After nearly two decades on the WTA Tour, Sorana Cîrstea has made peace with something that once felt impossible: closing the chapter on her tennis career. Speaking candidly on the
Tennis Insider Club podcast with hosts Borja Duran and Caroline Garcia, the 34-year-old Romanian revealed why 2026 will be her final season — and how she wants to walk away not defeated, but fulfilled.
A career stalled by pain: “It’s very hard to find joy when you’re constantly in pain.”
Cîrstea recalls the moment the warning signs became impossible to ignore. During a strong run in Dubai in early 2024, she first felt a familiar but worrying sensation in her foot. What seemed like routine inflammation turned out to be a stubborn case of plantar fasciitis. “It wasn’t getting better. It was getting worse and worse,” she explained. “By the time I got to clay, it was constant pain every single day.”
Eventually, she underwent surgery and stepped away for six months — time she hoped would answer whether she could still find joy in the sport.
But the break also offered clarity. She still wanted to compete. She still wanted to feel adrenaline. And she wanted to finish her way. “I want to end it with dignity, walking out the front door of the sport with my head held high,” she said. “I don’t want tennis kicking me out and saying, ‘You’re not useful anymore.’” 2026, she decided, will be her last year.
Unfinished dreams and new perspective
When asked whether she thinks about the dreams she had at 20 — being No.1, winning Grand Slams — Cîrstea didn’t hesitate. “This is the toughest question,” she admitted. “Anything less than No.1 or winning Slams felt like failure.”
For years, she carried that weight. The belief that anything she didn’t achieve at 20 or 25 was a permanent mark against her. Now, she sees that pressure differently. "I’ve had a beautiful career, but I didn’t win Grand Slams and I wasn’t No.1. I’ve made peace with that,” she said. “I cannot change the past — but I can change today.”
Her regrets aren’t dramatic turning points or missed strategic decisions. It’s the small things: being too hard on herself, isolating after losses, letting perfectionism drown out joy. “If I had done everything perfectly, maybe I would have been No.1,” she said. “I’ve made plenty of mistakes. But I cannot live my life thinking only about what I didn’t do.”
Finding gratitude without losing passion
Cîrstea spent much of her career in an environment where praise was withheld in favor of relentless improvement. Match wins were analyzed for what went wrong, not what went right. Success was something to be immediately pushed aside in search of the next goal.
But that mindset has changed.“You don’t need to say, ‘I’m a piece of shit’ to improve,” she joked. “You can work very hard and still be proud and happy.”
Her gratitude is grounded in perspective. “My best ranking was 21. People would give anything for that,” she said. “What you're complaining about is someone else's dream.”
The team behind the player and why a psychologist changed everything
One of the defining features of Cîrstea’s late-career stability has been her long-term relationship with her psychologist — a woman now in her 80s. “I always tell her, ‘I’m 35, I’m so old,’” Cîrstea laughed. “And she says, ‘Sorana, you are a baby. You haven’t even started living.’”

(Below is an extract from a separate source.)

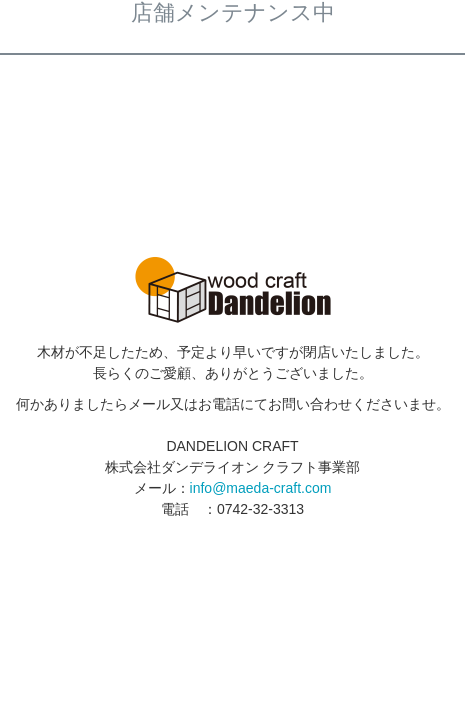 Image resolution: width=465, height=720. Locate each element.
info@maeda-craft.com (261, 488)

Those sessions helped remove the shame Cîrstea once attached to being “over 30” on tour. They helped her understand why she’s still here — not because she has no life, but because she loves the life tennis has given her. “People ask, ‘Why are you still playing?’” she said. “Because it makes me happy.”

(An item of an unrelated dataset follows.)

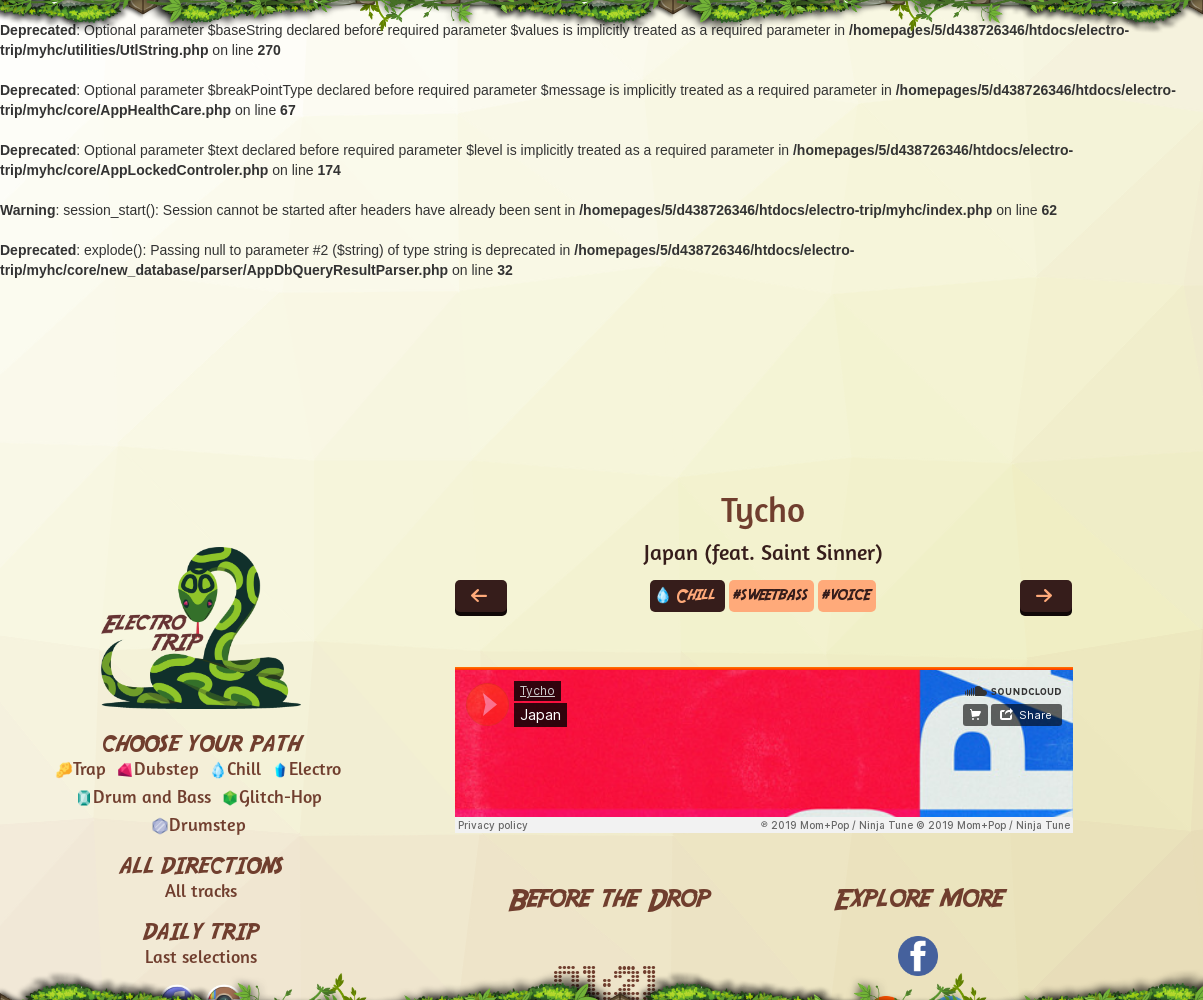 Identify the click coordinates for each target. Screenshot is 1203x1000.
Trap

A 20-year career built on balance, not burnout
Cîrstea’s longevity — she will enter her 20th season in 2026 — is something she takes deep pride in. She credits, in part, her childhood: staying in school, playing other sports, and having space to grow as a person before becoming a professional.
“My mom made me stay in school and I’m so grateful,” she said. “School teaches structure, discipline, and to use your brain. Tennis ends one day — school prepares you for life.”
She’s passionate about parents avoiding early specialization, pointing to players like Iga Świątek, Petra Kvitová, and Jannik Sinner as examples that there is no single path to greatness.
“Everyone has their own timing,” she said. “Don’t compare. Don’t make your kid live like a little adult.”
Choosing her exit — and what comes next
Cîrstea is remarkably at peace with her decision. Not because she’s slowed down — she insists she still has goals for 2026 — but because she wants to leave with intention, clarity, and pride.
“It’s not tennis leaving me,” she said. “It’s me choosing to leave.”
She wants fans to remember her not for rankings or trophies, but for something more intimate: her resilience, her honesty, her love of the game, and the joy she rediscovered after years of pressure.
“I still want to give back something to the sport and to the fans,” she said. “When I finish, I want to feel proud of the person I became.”